First, we need to understand how an NFT itself works. When an NFT is minted, it creates a token on the blockchain that can be identified by a unique combination of token ID and smart contract address. To get additional information about the NFT — metadata, even who owns it — one must call functions on the smart contract. This “smart contract” is essentially a small app that lives on the blockchain forever, which, in this case, is managing the collection of non-fungible tokens.

The name, description, traits, and image URL for an NFT all exist as JSON somewhere. In the case of “on-chain” NFTs, as discussed in a prior article, this is generated, along with the image, directly by the smart contract itself. Much more commonly, the smart contract instead passes a location where the JSON can be found — ideally on a decentralized service like IPFS or Arweave less prone to the pitfalls of centralization, unlike a cloud storage provider.

By overriding a function called _baseURI(), we can easily configure how this JSON is loaded for the whole collection — the token’s ID will be tacked onto the end of whatever this function returns, enabling you to effectively just point at a folder of sequentially numbered JSON files. For collections that lack a reveal mechanic, this may just pass back a hard-coded string.

However, any logic we want can be put in this function — and we can modify variables that function uses elsewhere. For instance, a simple way to handle reveals is by creating a baseURI variable, returning that in _baseURI(), and then creating another function named something like setBaseURI(), which allows modifying that variable.

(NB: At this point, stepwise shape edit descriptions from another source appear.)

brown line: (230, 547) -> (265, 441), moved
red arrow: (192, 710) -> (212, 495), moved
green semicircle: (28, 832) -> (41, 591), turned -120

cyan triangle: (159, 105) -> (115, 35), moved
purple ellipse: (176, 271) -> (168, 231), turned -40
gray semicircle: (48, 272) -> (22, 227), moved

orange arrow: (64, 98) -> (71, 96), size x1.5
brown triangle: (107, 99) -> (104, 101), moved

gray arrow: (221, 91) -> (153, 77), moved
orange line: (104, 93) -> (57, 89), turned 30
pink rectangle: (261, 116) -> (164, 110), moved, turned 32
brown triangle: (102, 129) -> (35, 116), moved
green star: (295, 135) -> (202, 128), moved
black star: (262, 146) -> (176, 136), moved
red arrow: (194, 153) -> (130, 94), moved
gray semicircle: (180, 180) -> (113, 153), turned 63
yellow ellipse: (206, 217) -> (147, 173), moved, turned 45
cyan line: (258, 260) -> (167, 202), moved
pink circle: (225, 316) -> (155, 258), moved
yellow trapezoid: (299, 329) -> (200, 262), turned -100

You can even do multi-stage reveals easily this way, such as was most infamously done with Beanz, the collection airdropped to Azuki holders — without them even knowing what was inside. At first, they appeared as a crate, then as a pile of dirt atop the remains of the crate, and then — only after a long wait — the Beanz themselves. Because you can keep calling setBaseURI(), you can keep “revealing” new stages.

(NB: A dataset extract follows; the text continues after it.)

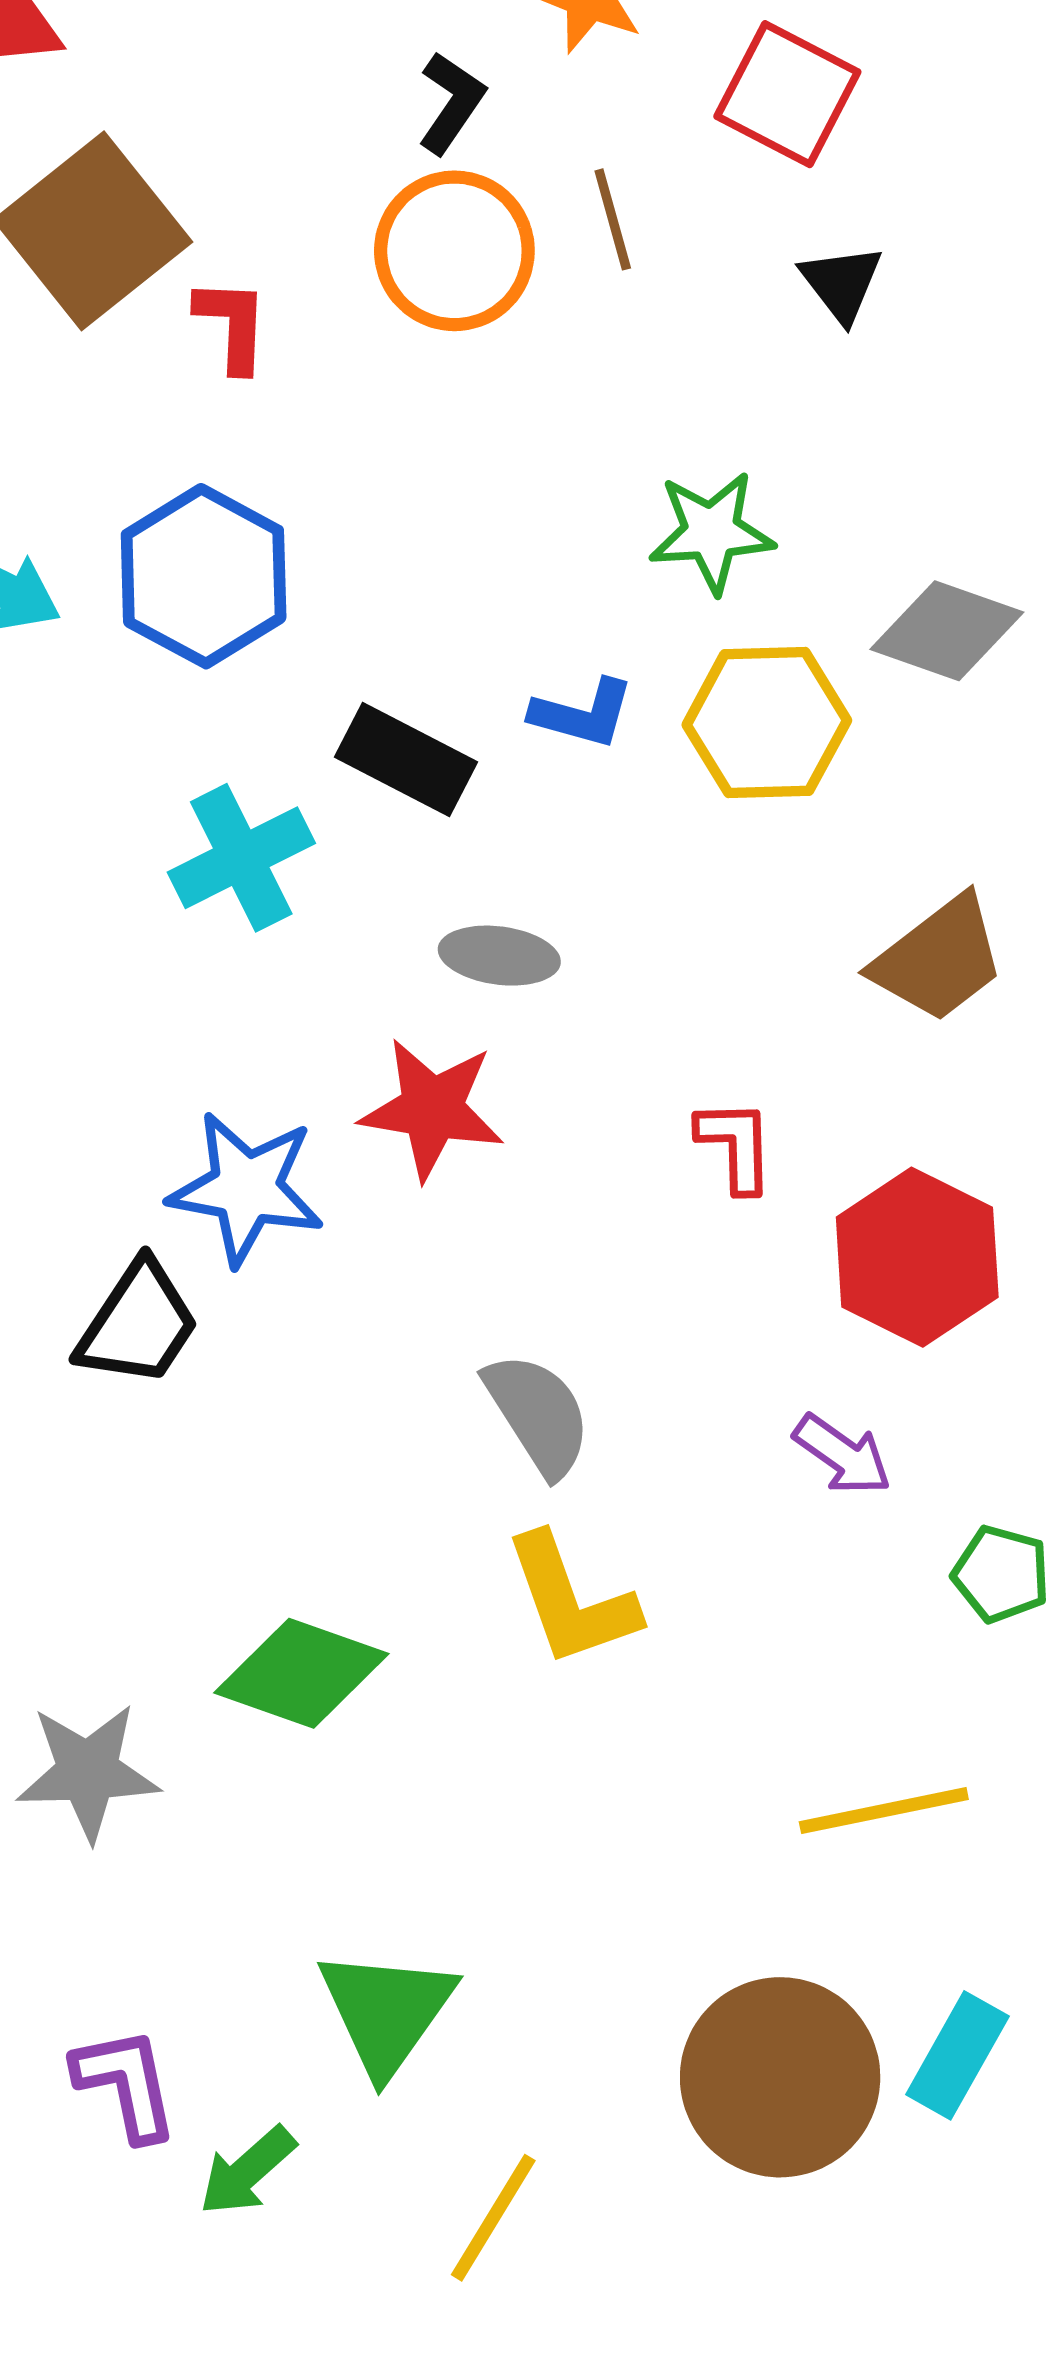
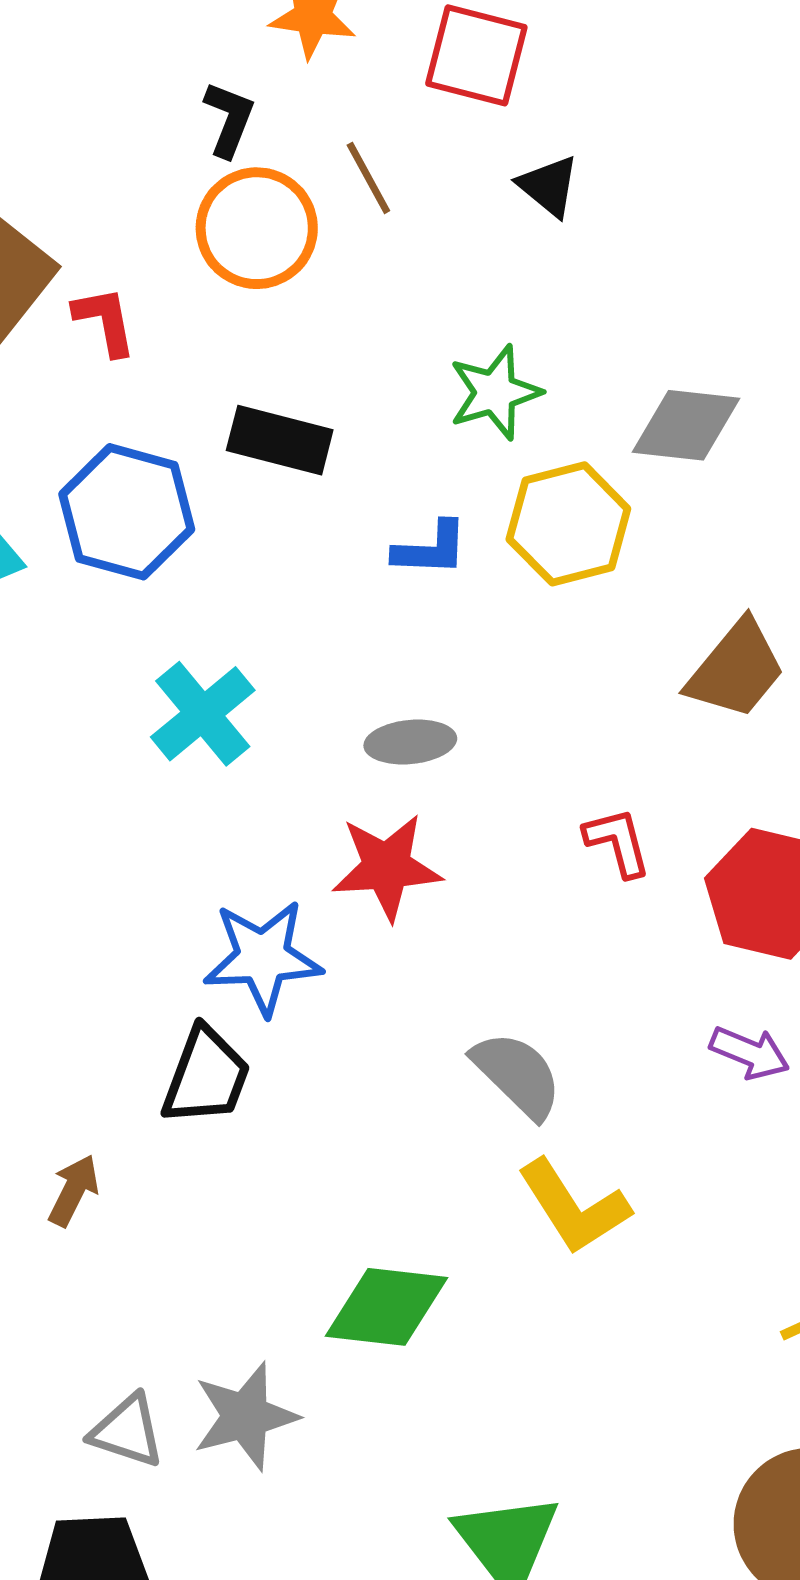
black rectangle: (406, 760) -> (280, 440), moved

However, that does create a risk with some implementations of reveals: the smart contract owner is left with power to modify the NFT metadata. There are ways to code around it, such as allowing a revealed baseURI only to be set once — though that removes the ability to fix any issues too. The contract owner can also relinquish ownership of it once minted out, leaving no one with the power to call the owner-only functions.

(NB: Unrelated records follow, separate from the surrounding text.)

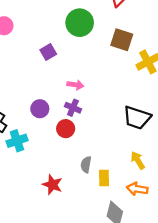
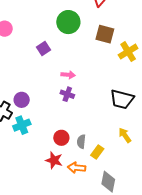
purple circle: (40, 109) -> (22, 100), moved
red circle: (66, 129) -> (61, 138), moved
yellow rectangle: (104, 178) -> (97, 152), turned 40
orange arrow: (137, 189) -> (77, 168), moved

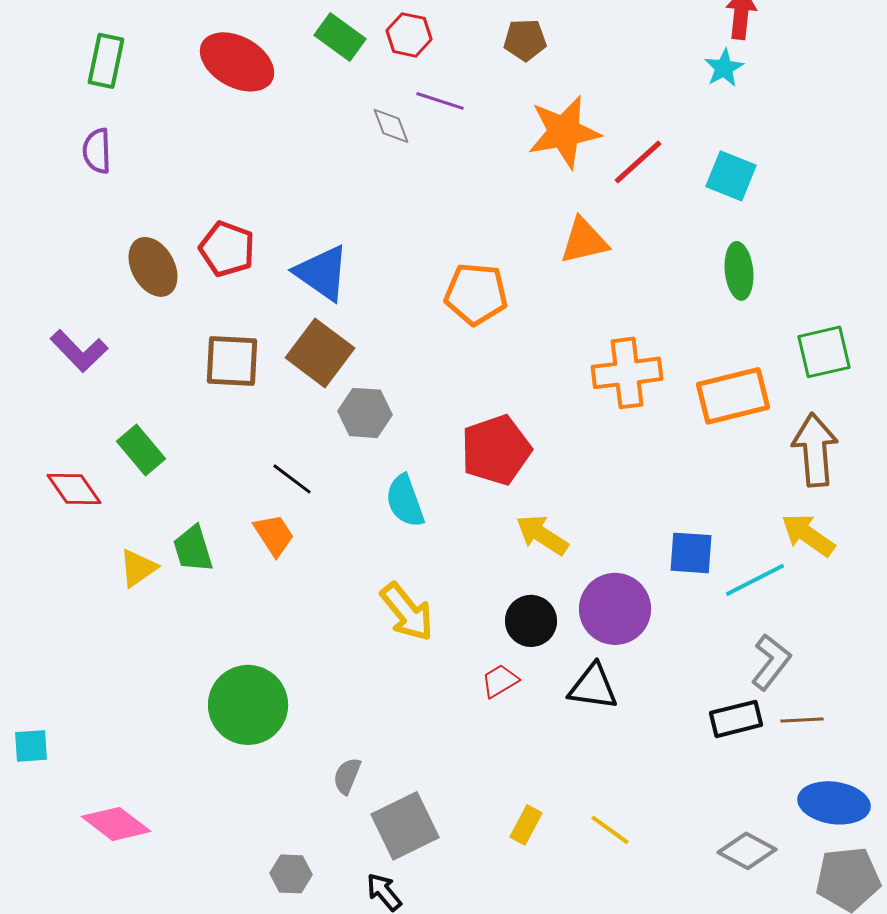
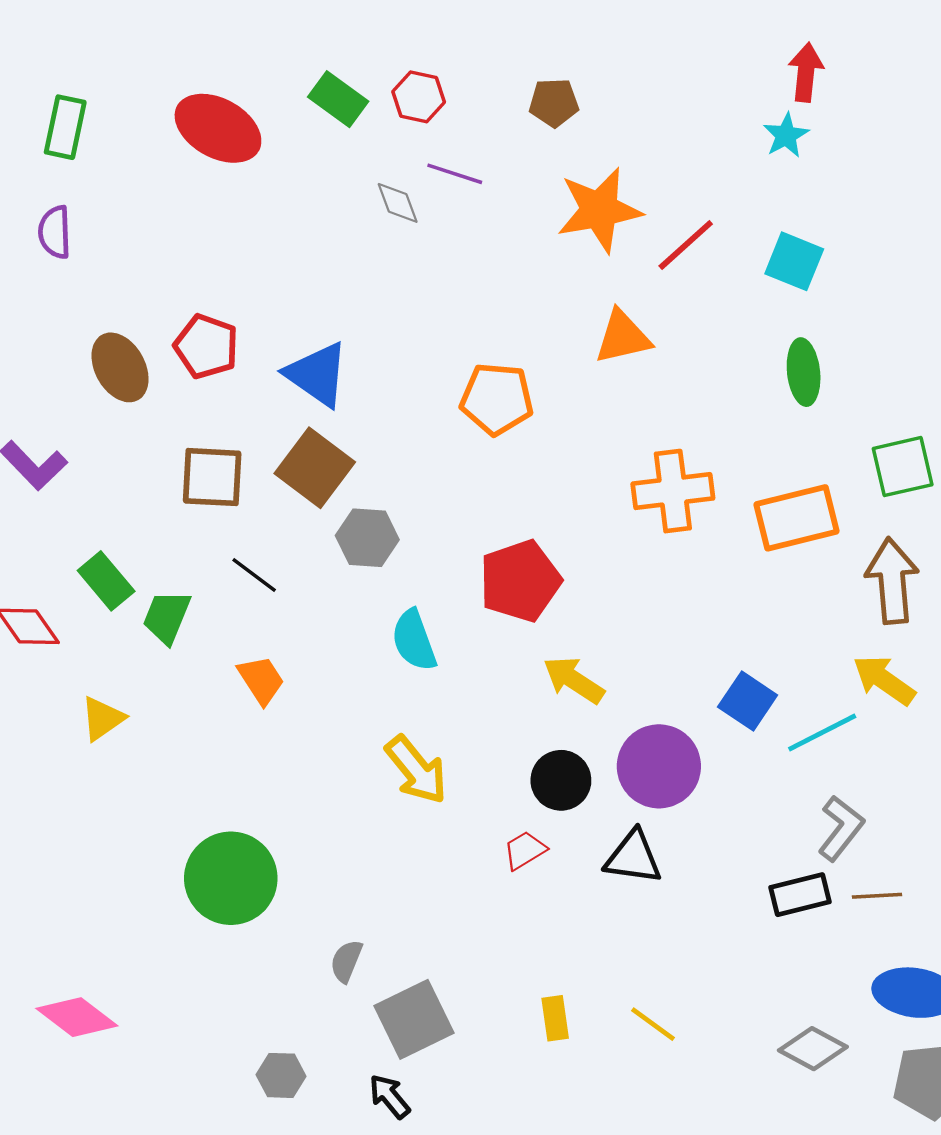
black line: (292, 479) -> (254, 575), moved
green trapezoid: (193, 549) -> (167, 617), moved, turned 39
blue square: (691, 553) -> (748, 701), turned 30
yellow rectangle: (526, 825) -> (555, 1018), turned -36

Though the above approach is — in my opinion — the most straightforward way of handling such a mechanic, it is also possible to override the tokenURI() function instead, which handles the logic one sooner. This function takes a token ID and does the logic on on a per-token basis, rather than assuming all tokens share the same base.

To summarize:

1. Each NFT has an ID and a smart contract address

2. That smart contract can give you JSON data for that NFT

3. Smart contracts can be coded to change what JSON they return

What may seem like a complex and overwhelming mechanic for NFT launches is, in fact, quite doable for anyone with at least a decent grasp on Solidity. We were excited to test out this mechanic with the launch of the Wandering Witches, and we were so happy that a lot of our early minters were excited to see their witch unveiled. While this approach is not the right fit for many projects, we just hope you will not be deterred by it feeling too tricky. You are capable of such a conjuring.